Survivors of domestic and sexual violence in Ontario can now break leases more easily
Survivors of domestic and sexual violence living in Ontario can now break leases more easily and more quickly.
The Liberal government passed Tuesday a sweeping bill to better combat sexual violence and harassment in the province. Among its provisions is a change that allows survivors to give just 28 days notice before breaking a lease, which is less than half the time previously required.
The final vote coincided with International Women’s Day and the bill provides a number of new protections to women in the province (as well as male and non-binary survivors).
Ontario tenants who want to break a lease must provide at least 60 days notice under the law and the agreement must always end on the last day of the month.

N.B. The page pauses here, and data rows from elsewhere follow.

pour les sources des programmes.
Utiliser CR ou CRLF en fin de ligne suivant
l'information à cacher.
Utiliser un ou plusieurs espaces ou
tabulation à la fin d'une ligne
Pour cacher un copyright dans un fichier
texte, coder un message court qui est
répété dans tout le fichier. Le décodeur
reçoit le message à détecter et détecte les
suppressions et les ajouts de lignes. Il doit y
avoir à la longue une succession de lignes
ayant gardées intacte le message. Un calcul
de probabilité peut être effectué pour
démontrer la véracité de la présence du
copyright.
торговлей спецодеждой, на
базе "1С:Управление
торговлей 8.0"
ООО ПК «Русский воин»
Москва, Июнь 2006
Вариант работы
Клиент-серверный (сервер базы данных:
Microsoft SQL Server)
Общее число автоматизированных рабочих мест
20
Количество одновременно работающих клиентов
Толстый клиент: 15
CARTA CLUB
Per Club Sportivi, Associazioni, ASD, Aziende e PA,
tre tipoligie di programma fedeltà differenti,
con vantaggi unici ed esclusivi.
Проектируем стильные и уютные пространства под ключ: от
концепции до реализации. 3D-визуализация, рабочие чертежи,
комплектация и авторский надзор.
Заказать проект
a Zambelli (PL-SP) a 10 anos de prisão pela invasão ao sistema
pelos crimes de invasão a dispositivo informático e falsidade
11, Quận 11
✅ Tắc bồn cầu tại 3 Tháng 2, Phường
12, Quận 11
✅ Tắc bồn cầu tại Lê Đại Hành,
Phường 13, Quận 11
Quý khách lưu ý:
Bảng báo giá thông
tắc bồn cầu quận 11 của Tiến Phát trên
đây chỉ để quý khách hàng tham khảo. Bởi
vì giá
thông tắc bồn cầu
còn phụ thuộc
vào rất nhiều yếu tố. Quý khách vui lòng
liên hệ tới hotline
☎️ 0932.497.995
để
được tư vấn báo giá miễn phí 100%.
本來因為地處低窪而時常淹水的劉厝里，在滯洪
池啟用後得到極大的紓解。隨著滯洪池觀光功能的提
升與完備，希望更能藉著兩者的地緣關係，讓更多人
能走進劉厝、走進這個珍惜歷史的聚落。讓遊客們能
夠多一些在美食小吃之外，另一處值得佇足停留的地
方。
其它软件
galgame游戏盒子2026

But under the new rules survivors (or mothers or fathers of child victims) can break a lease with just 28 days notice and without being tied to a specific date on the calendar.
This halves the time required to break a lease if someone is fleeing a domestic violence situation or suffered sexual assault or harassment at the hands of a fellow tenant or needs to move to ensure his or her safety. It’s an important move advocates have said will make it easier and safer for women, men and children to flee abusers.
It’s not as simple as claiming that’s the reason, however. The new law does require tenants give landlords some documentation, for example, a restraining order. That might make it harder for some survivors to find safe harbour, but the government says it was an important balance to strike.
The point of the change was to make it easier and less costly for survivors to flee the current situation without penalizing landlords. The 28 day notice can be given from afar, a government spokesperson said, but it’s basically set up so that the landlord can retain last month’s rent, as would be the case whenever a lease is broken.